Directionally Tailoring Macroporous Honeycomb-Like Structured Carbon Nanofibers toward High-Capacitive Potassium Storage

Constructing high-capacitive potassium storage materials can avoid the sluggish and unstable bulk diffusion process via a surface-induced process, which is conducive to swift and frequent potassium storage. Herein, we demonstrated the use of macroporous honeycomb-like carbon nanofibers (MHCNFs) as an excellent anode material for high-capacitive potassium storage. The as-made MHCNFs feature abundant well-controlled macropores, an amorphous structure, and a large specific surface area of around 595.9 m(2) g(-1). These structural characteristics could significantly reduce the transferring distance of electrons/ions, offer abundant active sites, enable high-capacitive contribution, and thus substantially improve the kinetics and structural stability of MHCNFs.

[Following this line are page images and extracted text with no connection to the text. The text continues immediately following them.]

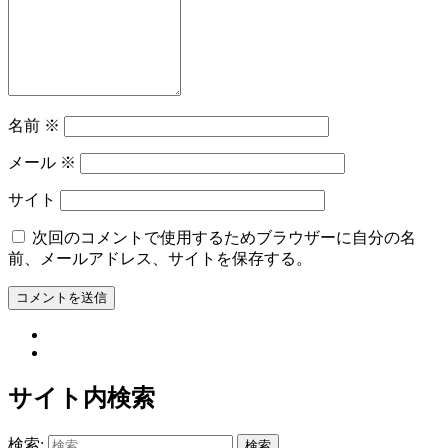
名前
※
メール
※
サイト
次回のコメントで使用するためブラウザーに自分の名
前、メールアドレス、サイトを保存する。
サイト内検索
検索:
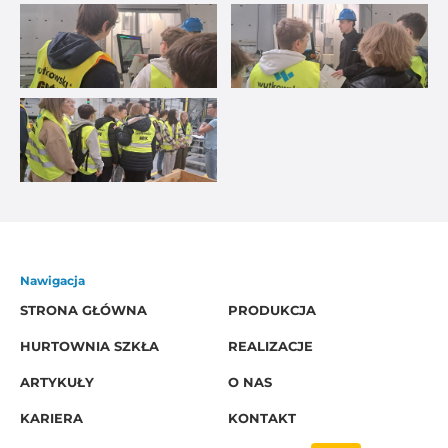
Nawigacja
STRONA GŁÓWNA
PRODUKCJA
HURTOWNIA SZKŁA
REALIZACJE
ARTYKUŁY
O NAS
KARIERA
KONTAKT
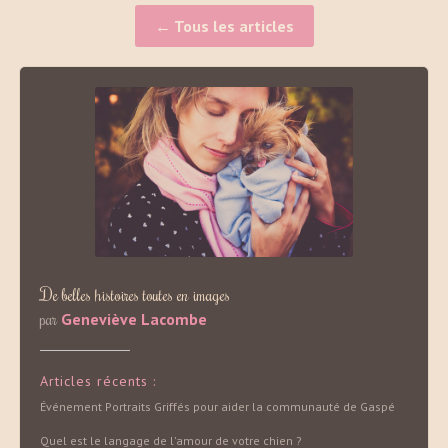
← Tous les articles
De belles histoires toutes en images
par
Geneviève Lacombe
Articles récents :
Événement Portraits Griffés pour aider la communauté de Gaspé
Quel est le langage de l'amour de votre chien ?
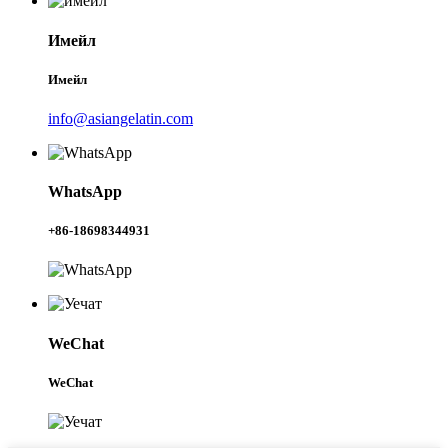
Имейл
Имейл
info@asiangelatin.com
WhatsApp
+86-18698344931
WeChat
WeChat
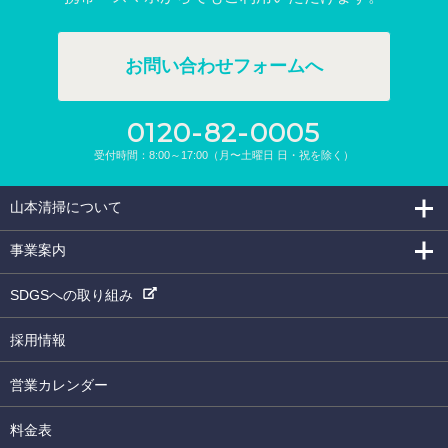
お問い合わせフォームへ
0120-82-0005
受付時間：8:00～17:00（月〜土曜日 日・祝を除く）
山本清掃について
事業案内
SDGSへの取り組み
採用情報
営業カレンダー
料金表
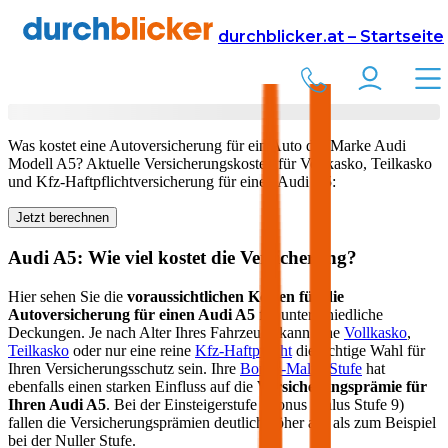
Versicherung
Autoversicherung
Audi
durchblicker.at – Startseite
Kfz Versicherung für Ihren
Audi A5
in Österreich
Was kostet eine Autoversicherung für ein Auto der Marke
Audi
Modell
A5
? Aktuelle Versicherungskosten für Vollkasko, Teilkasko
und Kfz-Haftpflichtversicherung für einen
Audi
A5
:
Jetzt berechnen
Audi
A5
: Wie viel kostet die Versicherung?
Hier sehen Sie die
voraussichtlichen Kosten für die
Autoversicherung für einen
Audi
A5
für unterschiedliche
Deckungen. Je nach Alter Ihres Fahrzeugs kann eine
Vollkasko
,
Teilkasko
oder nur eine reine
Kfz-Haftpflicht
die richtige Wahl für
Ihren Versicherungsschutz sein. Ihre
Bonus-Malus Stufe
hat
ebenfalls einen starken Einfluss auf die
Versicherungsprämie für
Ihren
Audi A5
. Bei der Einsteigerstufe (Bonus Malus Stufe 9)
fallen die Versicherungsprämien deutlich höher aus als zum Beispiel
bei der Nuller Stufe.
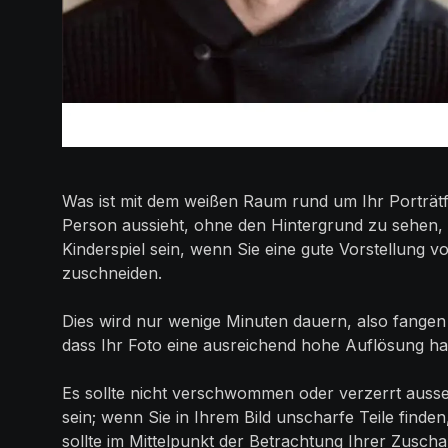
Was ist mit dem weißen Raum rund um Ihr Porträtf
Person aussieht, ohne den Hintergrund zu sehen, 
Kinderspiel sein, wenn Sie eine gute Vorstellung 
zuschneiden.
Dies wird nur wenige Minuten dauern, also fangen w
dass Ihr Foto eine ausreichend hohe Auflösung ha
Es sollte nicht verschwommen oder verzerrt auss
sein; wenn Sie in Ihrem Bild unscharfe Teile finden
sollte im Mittelpunkt der Betrachtung Ihrer Zuscha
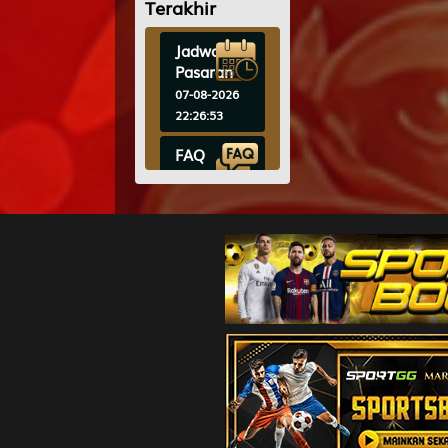
Terakhir
9
Istri Sejati
Mobil - Se
Jadwal
Pasaran
10
Peti Mati 
07-08-2026
Arjuna da
22:26:53
FAQ
11
Raja - Nag
07-08-2026
Samiaji
22:26:53
Hadiah &
12
Wanita Can
Diskon
Bubuk - O
07-08-2026
22:26:53
13
Ahli Nujum
Jadwal
Abiyasa
Bank
07-08-2026
14
Orang Buta
22:26:53
Destarata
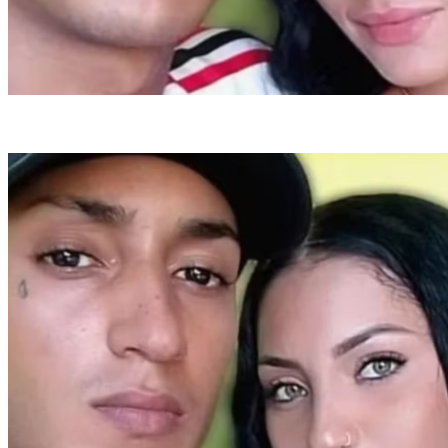
Casal Luísa Alexandra e Fênix Oliveira (Crédito: Reprodução)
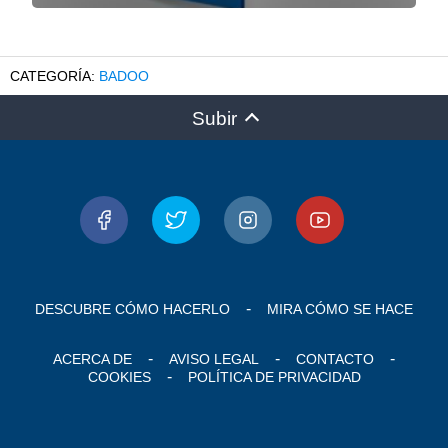
BADOO
Subir
DESCUBRE CÓMO HACERLO
MIRA CÓMO SE HACE
ACERCA DE
AVISO LEGAL
CONTACTO
COOKIES
POLÍTICA DE PRIVACIDAD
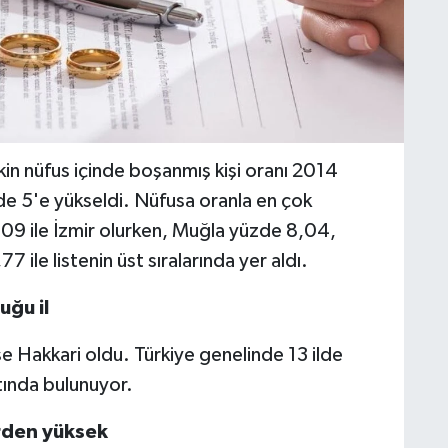
kin nüfus içinde boşanmış kişi oranı 2014
de 5'e yükseldi. Nüfusa oranla en çok
,09 ile İzmir olurken, Muğla yüzde 8,04,
ile listenin üst sıralarında yer aldı.
duğu
il
e Hakkari oldu. Türkiye genelinde 13 ilde
ltında bulunuyor.
rden
yüksek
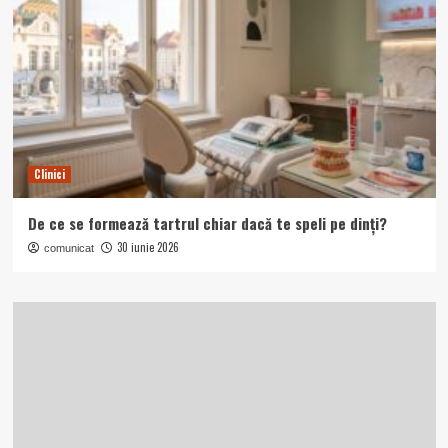
Clinici
De ce se formează tartrul chiar dacă te speli pe dinți?
30 iunie 2026
comunicat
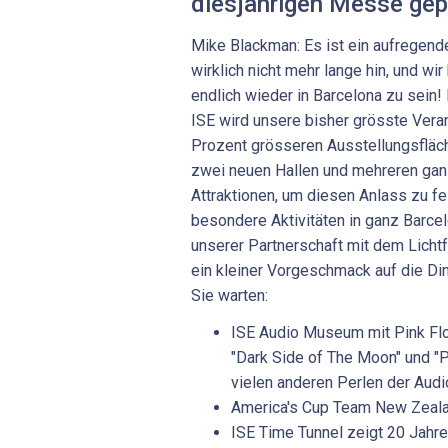
diesjährigen Messe gep
Mike Blackman: Es ist ein aufregendes
wirklich nicht mehr lange hin, und wi
endlich wieder in Barcelona zu sei
ISE wird unsere bisher grösste Veran
Prozent grösseren Ausstellungsfläch
zwei neuen Hallen und mehreren ga
Attraktionen, um diesen Anlass zu f
besondere Aktivitäten in ganz Barcel
unserer Partnerschaft mit dem Lichtf
ein kleiner Vorgeschmack auf die Din
Sie warten:
ISE Audio Museum mit Pink Flo
"Dark Side of The Moon" und 
vielen anderen Perlen der Aud
America's Cup Team New Zealan
ISE Time Tunnel zeigt 20 Jahr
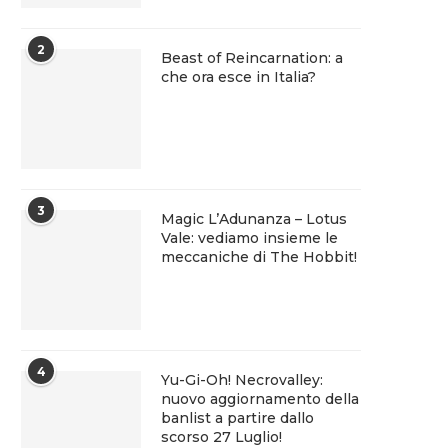
2
Beast of Reincarnation: a
che ora esce in Italia?
3
Magic L’Adunanza – Lotus
Vale: vediamo insieme le
meccaniche di The Hobbit!
4
Yu-Gi-Oh! Necrovalley:
nuovo aggiornamento della
banlist a partire dallo
scorso 27 Luglio!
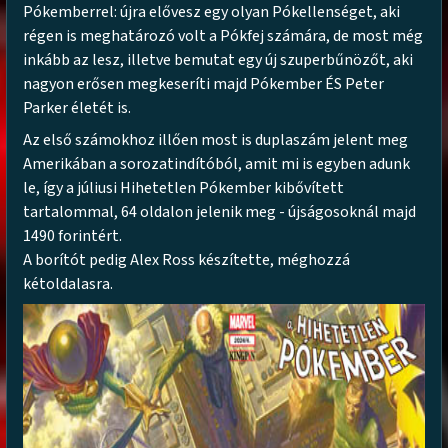
Pókemberrel: újra elővesz egy olyan Pókellenséget, aki
régen is meghatározó volt a Pókfej számára, de most még
inkább az lesz, illetve bemutat egy új szuperbűnözőt, aki
nagyon erősen megkeseríti majd Pókember ÉS Peter
Parker életét is.
Az első számokhoz illően most is duplaszám jelent meg
Amerikában a sorozatindítóból, amit mi is egyben adunk
le, így a júliusi Hihetetlen Pókember kibővített
tartalommal, 64 oldalon jelenik meg - újságosoknál majd
1490 forintért.
A borítót pedig Alex Ross készítette, méghozzá
kétoldalasra.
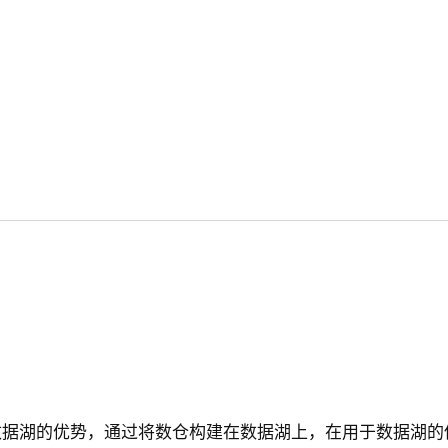
数据湖的优势，通过将数仓构建在数据湖上，在用于数据湖的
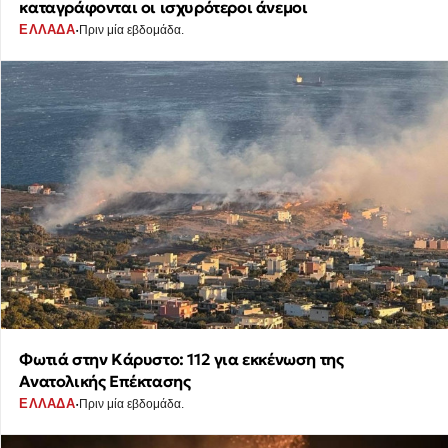
καταγράφονται οι ισχυρότεροι άνεμοι
·
ΕΛΛΑΔΑ
Πριν μία εβδομάδα.
Φωτιά στην Κάρυστο: 112 για εκκένωση της
Ανατολικής Επέκτασης
·
ΕΛΛΑΔΑ
Πριν μία εβδομάδα.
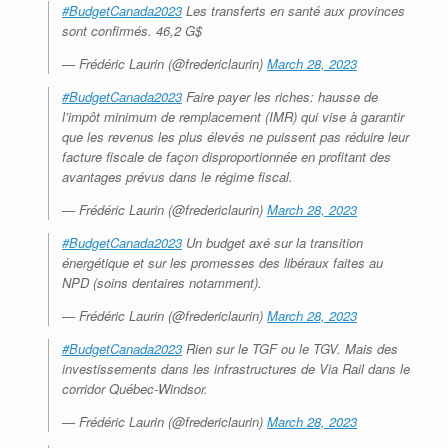
#BudgetCanada2023
Les transferts en santé aux provinces
sont confirmés. 46,2 G$
— Frédéric Laurin (@fredericlaurin)
March 28, 2023
#BudgetCanada2023
Faire payer les riches: hausse de
l’impôt minimum de remplacement (IMR) qui vise à garantir
que les revenus les plus élevés ne puissent pas réduire leur
facture fiscale de façon disproportionnée en profitant des
avantages prévus dans le régime fiscal.
— Frédéric Laurin (@fredericlaurin)
March 28, 2023
#BudgetCanada2023
Un budget axé sur la transition
énergétique et sur les promesses des libéraux faites au
NPD (soins dentaires notamment).
— Frédéric Laurin (@fredericlaurin)
March 28, 2023
#BudgetCanada2023
Rien sur le TGF ou le TGV. Mais des
investissements dans les infrastructures de Via Rail dans le
corridor Québec-Windsor.
— Frédéric Laurin (@fredericlaurin)
March 28, 2023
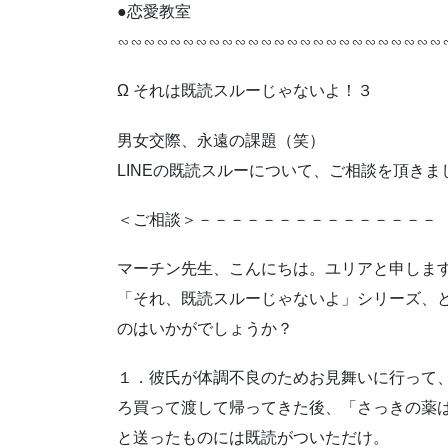
●恋愛教室
∽∽∽∽∽∽∽∽∽∽∽∽∽∽∽∽∽∽∽∽∽∽∽∽∽
Ω それは既読スルーじゃないよ！３
男女交際、永遠の課題（笑）
LINEの既読スルーについて、ご相談を頂きま
＜ご相談＞－－－－－－－－－－－－－－－
マーチン先生、こんにちは。ユリアと申しま
「それ、既読スルーじゃないよ」シリーズ、
のはいかがでしょうか？
１．彼氏が体調不良のためお見舞いに行って
ろ買って渡して帰ってきた後、「さっきの薬
と送ったものには既読がついただけ。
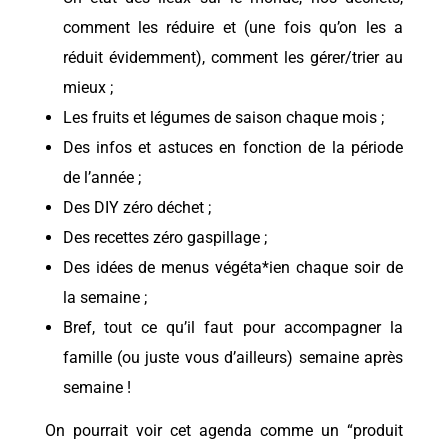
comment les réduire et (une fois qu’on les a
réduit évidemment), comment les gérer/trier au
mieux ;
Les fruits et légumes de saison chaque mois ;
Des infos et astuces en fonction de la période
de l’année ;
Des DIY zéro déchet ;
Des recettes zéro gaspillage ;
Des idées de menus végéta*ien chaque soir de
la semaine ;
Bref, tout ce qu’il faut pour accompagner la
famille (ou juste vous d’ailleurs) semaine après
semaine !
On pourrait voir cet agenda comme un “produit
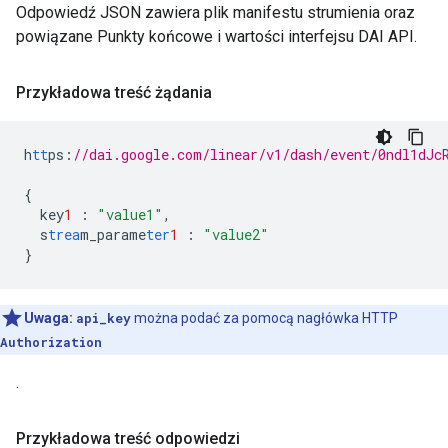
Odpowiedź JSON zawiera plik manifestu strumienia oraz
powiązane Punkty końcowe i wartości interfejsu DAI API.
Przykładowa treść żądania
h
tt
ps
:
//dai.google.com/linear/v1/dash/event/0ndl1dJc
{
key
1
:
"value1"
,
s
trea
m_parame
ter
1
:
"value2"
}
Uwaga:
api_key
można podać za pomocą nagłówka HTTP
Authorization
.
Przykładowa treść odpowiedzi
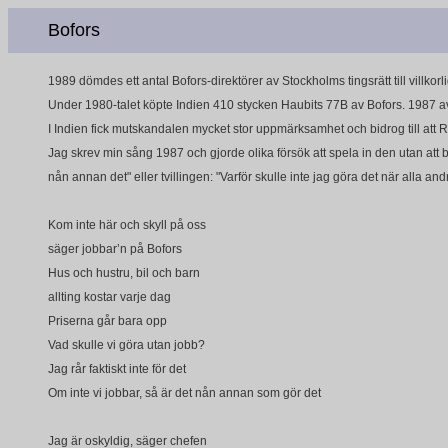
Bofors
1989 dömdes ett antal Bofors-direktörer av Stockholms tingsrätt till villko
Under 1980-talet köpte Indien 410 stycken Haubits 77B av Bofors. 1987 avs
I Indien fick mutskandalen mycket stor uppmärksamhet och bidrog till att
Jag skrev min sång 1987 och gjorde olika försök att spela in den utan att 
nån annan det" eller tvillingen: "Varför skulle inte jag göra det när alla
Kom inte här och skyll på oss
säger jobbar’n på Bofors
Hus och hustru, bil och barn
allting kostar varje dag
Priserna går bara opp
Vad skulle vi göra utan jobb?
Jag rår faktiskt inte för det
Om inte vi jobbar, så är det nån annan som gör det
Jag är oskyldig, säger chefen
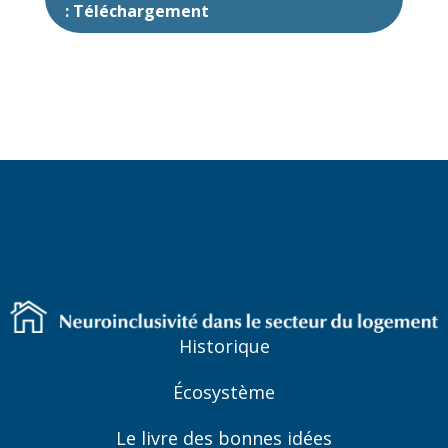
: Téléchargement
Historique
Écosystème
Le livre des bonnes idées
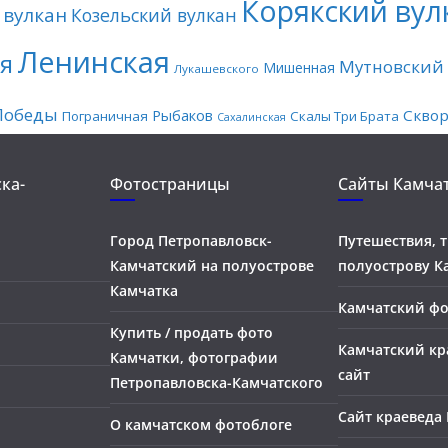
Корякский вул
 вулкан
Козельский вулкан
Ленинская
я
Мутновский 
Мишенная
Лукашевского
Победы
Рыбаков
Скво
Пограничная
Скалы Три Брата
Сахалинская
ка-
Фотостраницы
Сайты Камча
Город Петропавловск-
Путешествия, 
Камчатский на полуострове
полуострову К
Камчатка
Камчатский ф
Купить / продать фото
Камчатский кр
Камчатки, фотографии
сайт
Петропавловска-Камчатского
Сайт краеведа
О камчатском фотоблоге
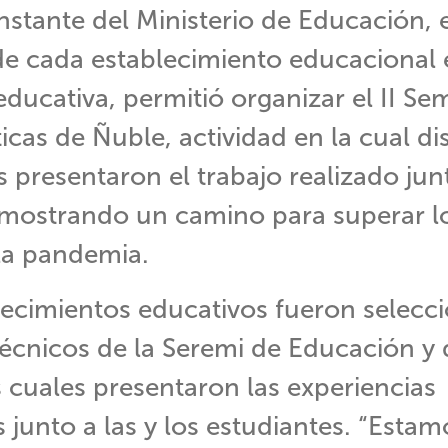
onstante del Ministerio de Educación,
de cada establecimiento educacional
ducativa, permitió organizar el II Se
cas de Ñuble, actividad en la cual dis
presentaron el trabajo realizado jun
 mostrando un camino para superar lo
la pandemia.
ecimientos educativos fueron selecc
técnicos de la Seremi de Educación y 
s cuales presentaron las experiencias
 junto a las y los estudiantes. “Estam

Experimental investigation demonstrated that MHCNFs enable ultrahigh potassium storage ability (329.1 mAh g(-1) at 100 mA g(-1)) and competitive rate capability (168.5 mAh g(-1) at 5000 mA g(-1)). More impressively, even when cycled at 1000 mA g(-1), the robust structure of MHCNFs can still enable the electrodes a capacity of 252.6 mAh g(-1) over repeating 2500 cycles. This work offers a promising strategy that macropore engineering coupled with amorphous structure can make effectively elevated K+ diffusion kinetic performance and promoted K+ adsorption/intercalation storage possible.

Automated summary

The use of macroporous honeycomb-like carbon nanofibers as an anode material for high-capacitive potassium storage demonstrated significantly improved kinetics and structural stability. The structural characteristics of the material enabled ultrahigh potassium storage ability and competitive rate capability, even after repeated cycles at high current densities. This work offers a promising strategy for effectively improving K+ diffusion kinetic performance and promoted K+ adsorption/intercalation storage through macropore engineering coupled with an amorphous structure.